Esta actualización nos permite resolver algunos problemas que pueden nacer de la valuación por múltiplos. Si valorizo una startup en base a un múltiplo de ingresos, por ejemplo, 4 veces sus ingresos, puedo estar cometiendo un error, ya que estoy obviando la calidad de esos ingresos. Frente a dos startups con los mismos ingresos, ¿cuál es mejor? La respuesta implicará revisar la calidad de los ingresos, es decir, revisar la fórmula actualizada que explica los ingresos empresariales.
Lo anterior es la razón del porqué los venture capital revisan y evalúan el modelo de ingresos de una startup, ya que él, explica el cómo estás tres variables interactúan.
El modelo de ingresos nos muestra la relación entre la adquisición de clientes, la recurrencia de compra y cuánto pagarán, es decir, el ticket promedio y el modelo de negocios; el cómo lograremos que el modelo de ingresos fluya en todo continuo y creciente. El modelo de negocios explica el cómo haremos sostenible en el tiempo el modelo de ingresos.
El plan de aceleración de una startup es cómo ejecutaremos el plan de negocios en período de tiempo determinado y, dado que él es una consecuencia de todo lo anterior, debemos aceptar que el plan de aceleración es cómo lograré adquirir la mayor cantidad de clientes, que generen la mayor recurrencia posible, al mayor ticket promedio posible, con los recursos disponibles en el período de planificación.

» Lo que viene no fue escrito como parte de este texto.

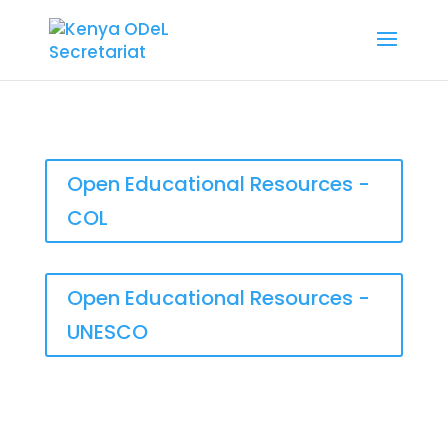
Open Educational Resources -
COL
Open Educational Resources -
UNESCO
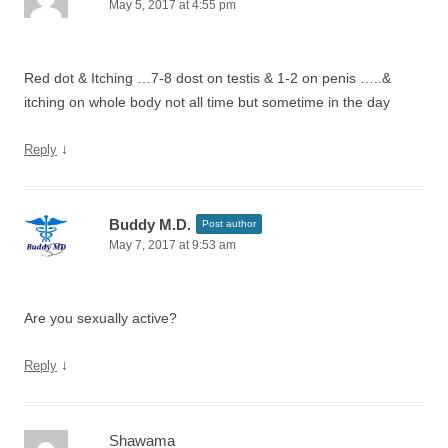
May 5, 2017 at 4:55 pm
Red dot & Itching …7-8 dost on testis & 1-2 on penis …..&
itching on whole body not all time but sometime in the day
↓
Reply
Buddy M.D.
Post author
May 7, 2017 at 9:53 am
Are you sexually active?
↓
Reply
Shawama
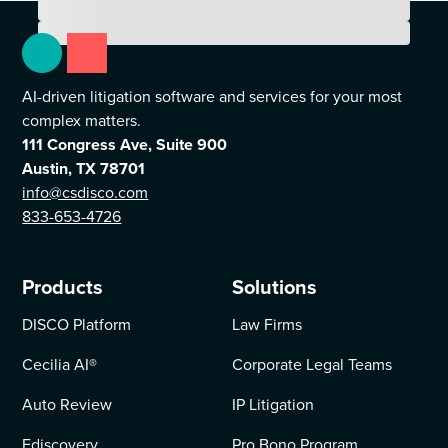
AI-driven litigation software and services for your most
complex matters.
111 Congress Ave, Suite 900
Austin, TX 78701
info@csdisco.com
833-653-4726
Products
Solutions
DISCO Platform
Law Firms
Cecilia AI
®
Corporate Legal Teams
Auto Review
IP Litigation
Ediscovery
Pro Bono Program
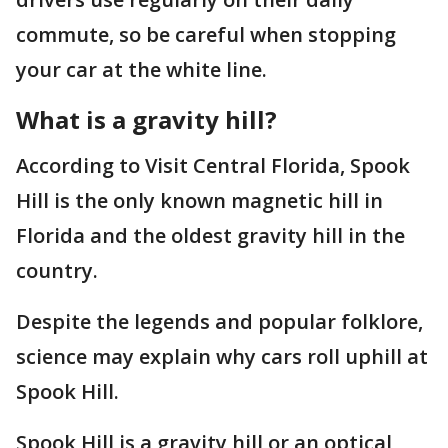
commute, so be careful when stopping
your car at the white line.
What is a gravity hill?
According to Visit Central Florida, Spook
Hill is the only known magnetic hill in
Florida and the oldest gravity hill in the
country.
Despite the legends and popular folklore,
science may explain why cars roll uphill at
Spook Hill.
Spook Hill is a gravity hill or an optical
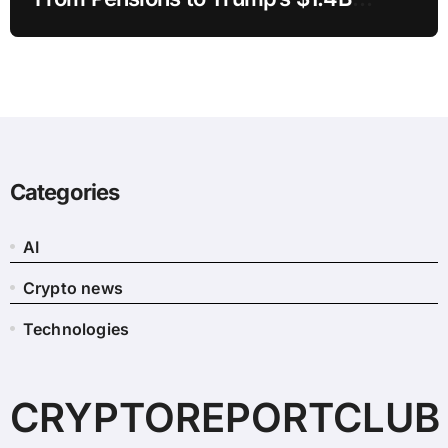
Crypto
Categories
AI
Crypto news
Technologies
CRYPTOREPORTCLUB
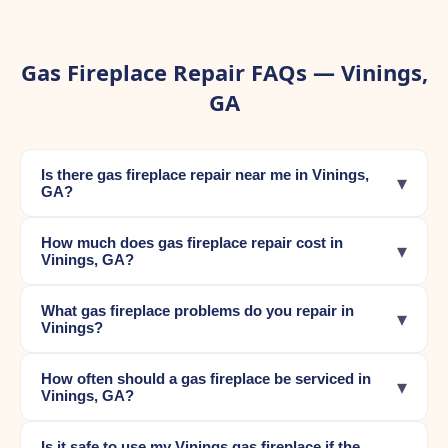
Gas Fireplace Repair FAQs — Vinings,
GA
Is there gas fireplace repair near me in Vinings,
▾
GA?
How much does gas fireplace repair cost in
▾
Vinings, GA?
What gas fireplace problems do you repair in
▾
Vinings?
How often should a gas fireplace be serviced in
▾
Vinings, GA?
Is it safe to use my Vinings gas fireplace if the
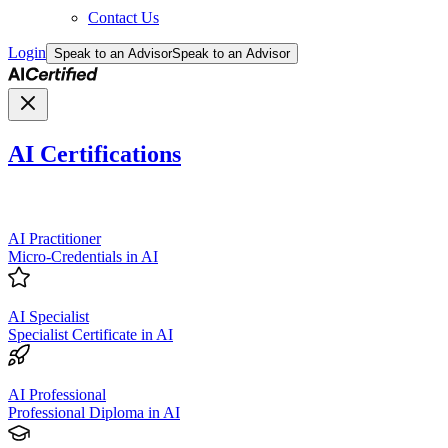
Contact Us
Login
Speak to an Advisor
Speak to an Advisor
AI Certifications
AI Practitioner
Micro-Credentials in AI
AI Specialist
Specialist Certificate in AI
AI Professional
Professional Diploma in AI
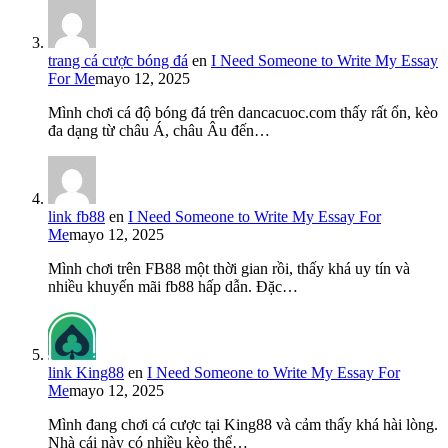
trang cá cược bóng đá
en
I Need Someone to Write My Essay
For Me
mayo 12, 2025
Mình chơi cá độ bóng đá trên dancacuoc.com thấy rất ổn, kèo
đa dạng từ châu Á, châu Âu đến…
link fb88
en
I Need Someone to Write My Essay For
Me
mayo 12, 2025
Mình chơi trên FB88 một thời gian rồi, thấy khá uy tín và
nhiều khuyến mãi fb88 hấp dẫn. Đặc…
link King88
en
I Need Someone to Write My Essay For
Me
mayo 12, 2025
Mình đang chơi cá cược tại King88 và cảm thấy khá hài lòng.
Nhà cái này có nhiều kèo thể…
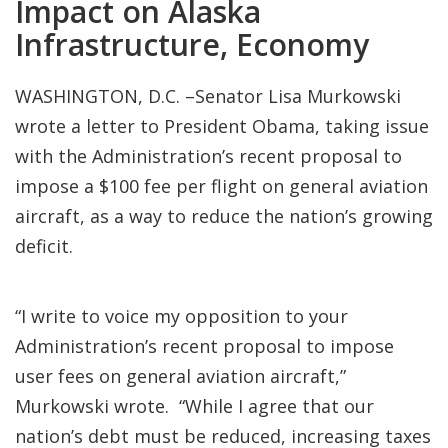
Impact on Alaska
Infrastructure, Economy
WASHINGTON, D.C. –Senator Lisa Murkowski
wrote a letter to President Obama, taking issue
with the Administration’s recent proposal to
impose a $100 fee per flight on general aviation
aircraft, as a way to reduce the nation’s growing
deficit.
“I write to voice my opposition to your
Administration’s recent proposal to impose
user fees on general aviation aircraft,”
Murkowski wrote. “While I agree that our
nation’s debt must be reduced, increasing taxes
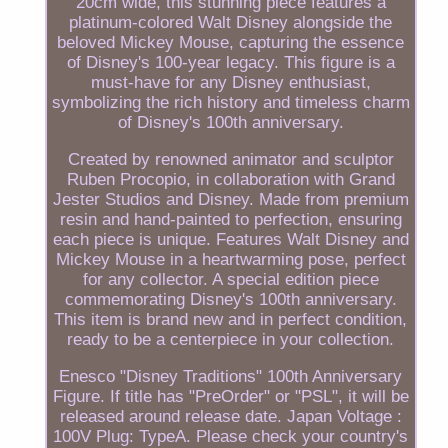
20cm wide, this stunning piece features a
platinum-colored Walt Disney alongside the
beloved Mickey Mouse, capturing the essence
of Disney's 100-year legacy. This figure is a
must-have for any Disney enthusiast,
symbolizing the rich history and timeless charm
of Disney's 100th anniversary.
Created by renowned animator and sculptor
Ruben Procopio, in collaboration with Grand
Jester Studios and Disney. Made from premium
resin and hand-painted to perfection, ensuring
each piece is unique. Features Walt Disney and
Mickey Mouse in a heartwarming pose, perfect
for any collector. A special edition piece
commemorating Disney's 100th anniversary.
This item is brand new and in perfect condition,
ready to be a centerpiece in your collection.
Enesco "Disney Traditions" 100th Anniversary
Figure. If title has "PreOrder" or "PSL", it will be
released around release date. Japan Voltage :
100V Plug: TypeA. Please check your country's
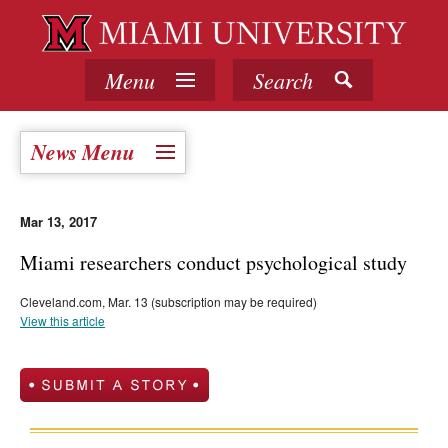
Menu
Search
News Menu
Mar 13, 2017
Miami researchers conduct psychological study
Cleveland.com, Mar. 13 (subscription may be required)
View this article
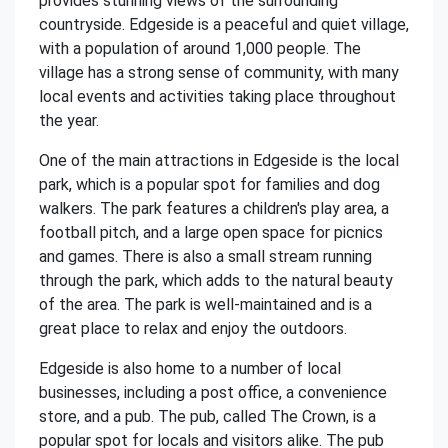
provides stunning views of the surrounding
countryside. Edgeside is a peaceful and quiet village,
with a population of around 1,000 people. The
village has a strong sense of community, with many
local events and activities taking place throughout
the year.
One of the main attractions in Edgeside is the local
park, which is a popular spot for families and dog
walkers. The park features a children's play area, a
football pitch, and a large open space for picnics
and games. There is also a small stream running
through the park, which adds to the natural beauty
of the area. The park is well-maintained and is a
great place to relax and enjoy the outdoors.
Edgeside is also home to a number of local
businesses, including a post office, a convenience
store, and a pub. The pub, called The Crown, is a
popular spot for locals and visitors alike. The pub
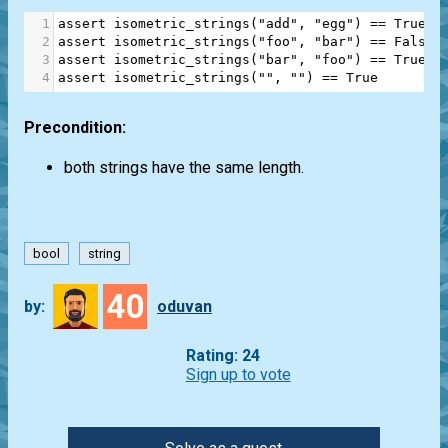
1
assert
isometric_strings
(
"add"
, 
"egg"
) 
==
True
2
assert
isometric_strings
(
"foo"
, 
"bar"
) 
==
False
3
assert
isometric_strings
(
"bar"
, 
"foo"
) 
==
True
4
assert
isometric_strings
(
""
, 
""
) 
==
True
Precondition:
both strings have the same length.
bool
string
40
by:
oduvan
Rating: 24
Sign up to vote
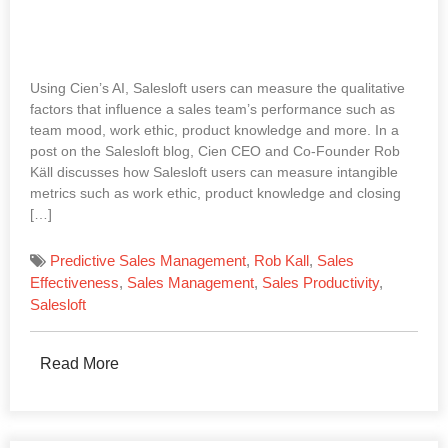
Using Cien’s AI, Salesloft users can measure the qualitative
factors that influence a sales team’s performance such as
team mood, work ethic, product knowledge and more. In a
post on the Salesloft blog, Cien CEO and Co-Founder Rob
Käll discusses how Salesloft users can measure intangible
metrics such as work ethic, product knowledge and closing
[…]
Predictive Sales Management
,
Rob Kall
,
Sales
Effectiveness
,
Sales Management
,
Sales Productivity
,
Salesloft
Read More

Lo anterior parece un reduccionismo, pero no lo es. De hecho, si observamos los estados financieros de una startup, concluimos que los egresos serán los costos operacionales o inevitables de entregar un producto o servicio, es decir, de la recurrencia de compra, menos los costos de adquirir los clientes y por último, los gastos de administrar todo lo anterior. No hay más y todo nace de esta trilogía de variables: adquisición, recurrencia y ticket promedio. Entender el valor de una startup exige ir más allá de los ingresos declarados y concentrarse en la mecánica que los genera. La adquisición de clientes, su recurrencia y el ticket promedio no solo explican la calidad de los ingresos, sino que también determinan la sostenibilidad y escalabilidad del negocio en el tiempo.
Toda decisión relevante, desde la valuación hasta la inversión o la aceleración, debería partir de esta lógica. Porque cuando se comprende cómo interactúan estas tres variables, se entiende realmente qué tan sólida es una startup y qué tan lejos puede llegar.